(INPUT DATA begins)

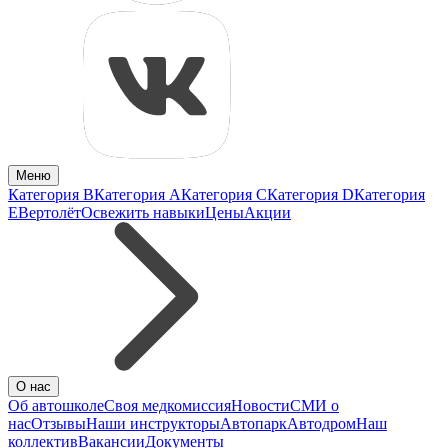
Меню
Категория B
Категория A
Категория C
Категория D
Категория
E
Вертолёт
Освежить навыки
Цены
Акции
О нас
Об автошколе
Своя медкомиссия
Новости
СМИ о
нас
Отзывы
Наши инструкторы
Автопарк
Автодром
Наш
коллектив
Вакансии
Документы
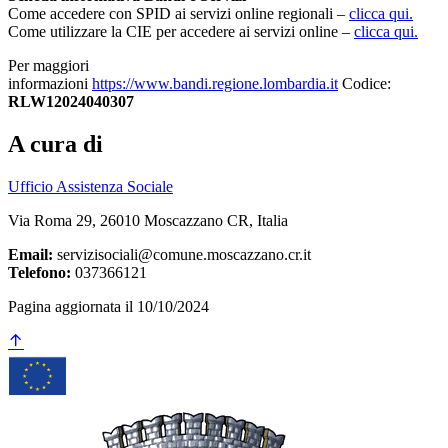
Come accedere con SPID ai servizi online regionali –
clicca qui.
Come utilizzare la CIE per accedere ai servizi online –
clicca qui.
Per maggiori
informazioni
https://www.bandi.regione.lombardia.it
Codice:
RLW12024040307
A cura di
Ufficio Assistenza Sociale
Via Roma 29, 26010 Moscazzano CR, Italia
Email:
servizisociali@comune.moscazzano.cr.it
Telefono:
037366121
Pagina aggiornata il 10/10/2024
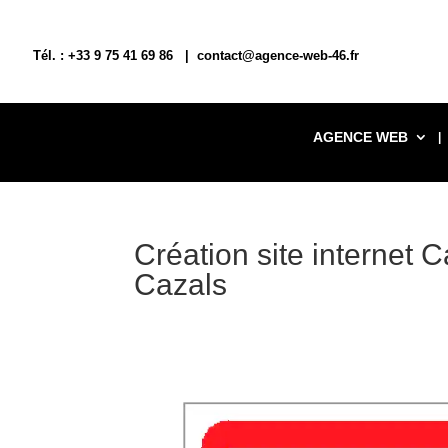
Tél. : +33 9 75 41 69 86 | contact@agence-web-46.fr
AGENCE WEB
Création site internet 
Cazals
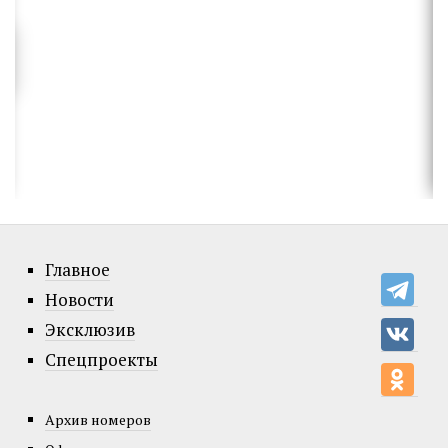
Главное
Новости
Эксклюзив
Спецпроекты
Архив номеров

(INPUT DATA ends)
(INPUT DATA begins)

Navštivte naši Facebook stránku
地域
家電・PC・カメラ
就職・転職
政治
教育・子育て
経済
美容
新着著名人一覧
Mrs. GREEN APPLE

(INPUT DATA ends)

### TASK STATEMENT
Scan the records above. Return every line with "accedere" in it.

### PROBLEM SOLUTION
Come accedere con SPID ai servizi online regionali –
Come utilizzare la CIE per accedere ai servizi online –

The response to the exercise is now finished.